Kudos - a superb Ai model
having used this and tested it extensively in various (SFW) Silly Tavern Scenario role plays I have to say its one of the best !! its fast accurate and creative for its size (12B Q8 12.5Gb). Sadly its core base model training data finished Feb2024 a small price we have to pay for using open source models but one that gets increasing frustrating.
Thanks so much!!! I appreciate the feedback and encouragement!
I've been experimenting with finetuning some recent events in, however, i know you typically need a massive amount of data and information to do so.
I typically have been using Z.ai GLM reasoning with my models, but surprisingly, Gemini 3 reasoning has been way more efficient and just as effective.

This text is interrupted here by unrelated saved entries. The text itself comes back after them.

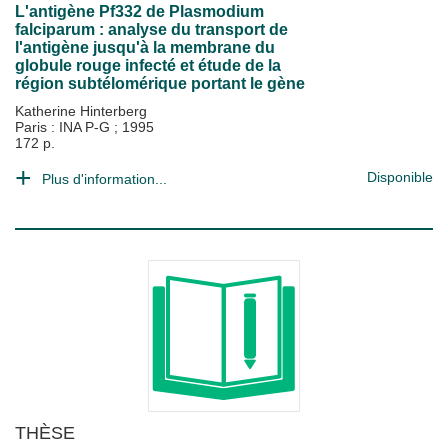
L'antigène Pf332 de Plasmodium
falciparum : analyse du transport de
l'antigène jusqu'à la membrane du
globule rouge infecté et étude de la
région subtélomérique portant le gène
Katherine Hinterberg
Paris : INA P-G
;
1995
172 p.
Disponible
Plus d'information...
THÈSE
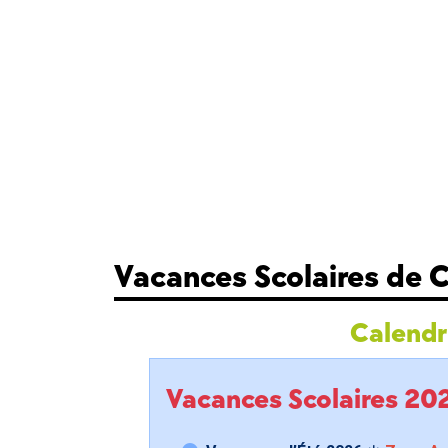
Vacances Scolaires de
Calendri
Vacances Scolaires 2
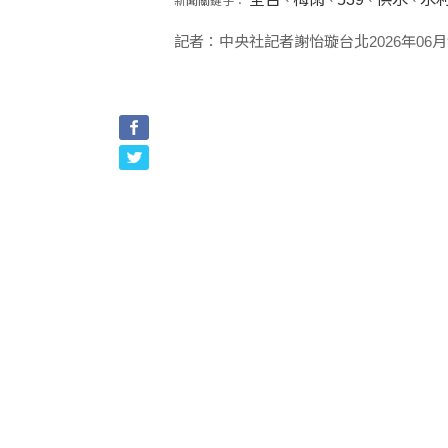
新聞關鍵字：
、
、
、
、
記者：中央社記者謝怡璇台北2026年06月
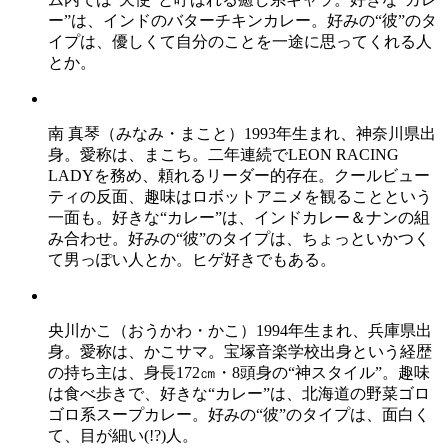
ー”は、インドのバターチキンカレー。好みの“彼”のタ
イプは、優しくて自分のことを一途に思ってくれる人
とか。
南 真琴（みなみ・まこと）1993年生まれ、神奈川県出
身。愛称は、まこち。二年連続でLEON RACING
LADYを務め、頼れるリーダー的存在。クールビュー
ティの反面、趣味はロボットアニメを観ることという
一面も。好きな“カレー”は、インドカレー＆ナンの組
み合わせ。好みの“彼”のタイプは、ちょっといかつく
て男っぽい人とか。ヒゲ好きでもある。
央川かこ（おうかわ・かこ）1994年生まれ、兵庫県出
身。愛称は、かこサマ。宝塚音楽学校出身という経歴
の持ち主は、身長172㎝・8頭身の“神スタイル”。趣味
は食べ歩きで、好きな“カレー”は、北海道の野菜ゴロ
ゴロ系スープカレー。好みの“彼”のタイプは、面白く
て、目が細い(!?)人。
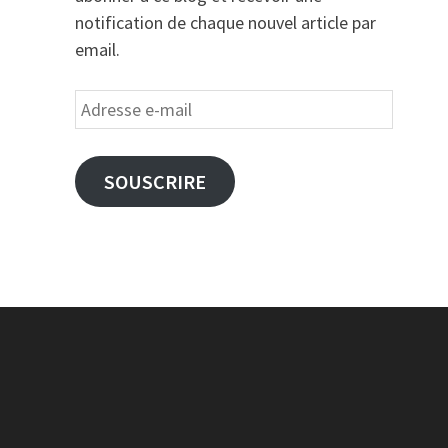
notification de chaque nouvel article par
email.
Adresse
e-
mail
SOUSCRIRE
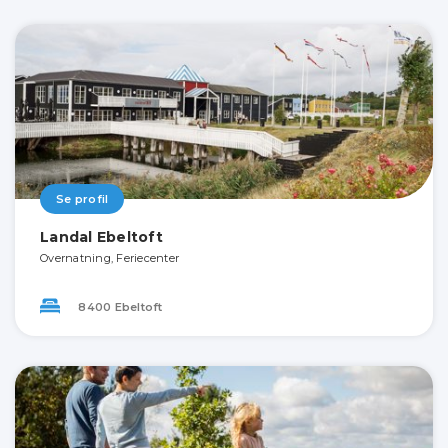
Se profil
Landal Ebeltoft
Overnatning, Feriecenter
8400 Ebeltoft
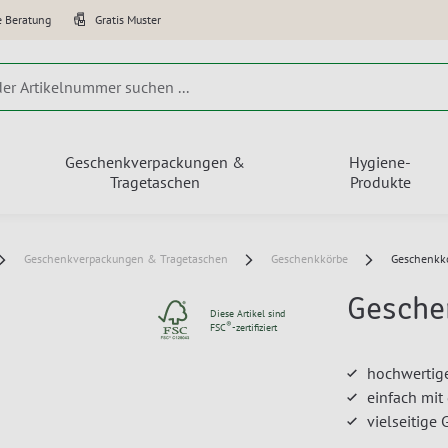
e Beratung
Gratis Muster
Geschenkverpackungen &
Hygiene-
Tragetaschen
Produkte
Geschenkverpackungen & Tragetaschen
Geschenkkörbe
Geschenkk
Gesche
Diese Artikel sind
®
FSC
-zertifiziert
hochwertige
einfach mit
vielseitige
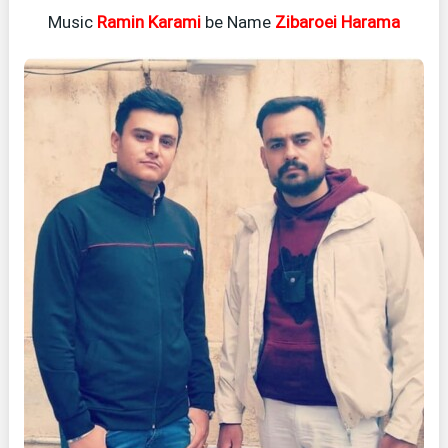
Music
Ramin Karami
be Name
Zibaroei Harama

Learning and understanding fine tuning mechanics is a critical core skill as much as experiment with and create your own unique working models. Whether your merging various models, integrating new datasets just being able to do it successfully puts you right up there at the fore front of development. The future demand for fine tuned specialist models is potentially going to be huge. Not everyone wants or can run full base models that need multiple servers for inference and your 12B Q8 fits nicely on any 16Gb GPU and even runs smoothly on my GPU which is an old Vega64 with 8Gb of HBM2 memory. I am in limbo right now as I was waiting for the NVidia 5xxxx super models which have been cancelled so unsure what I should, stick with what I have for now as an upgrade to 16Gb is almost pointless. One of those 128Gb mini API systems is an option. The thing is with Ai we are all learning new tricks all the time... makes life interesting and fun
100%! And yes, That's what I've been targeting, end-level users like us who have 16-24gb GPUs. I want the majority of my models to support those devices but also deliver high-quality results.
I'm also starting to experiment with 4B models for mobile use. I like the idea of having an offline solution/availability while on-the-go. Hard to get them reliable with specific info yet, but I've been making decent progress with them regardless. One thing is that they have their safeguards BAKED into them, and it's hard to pull apart because there's a ton less parameters. So I'm working on a chain process that breaks it down to at least 90% gone.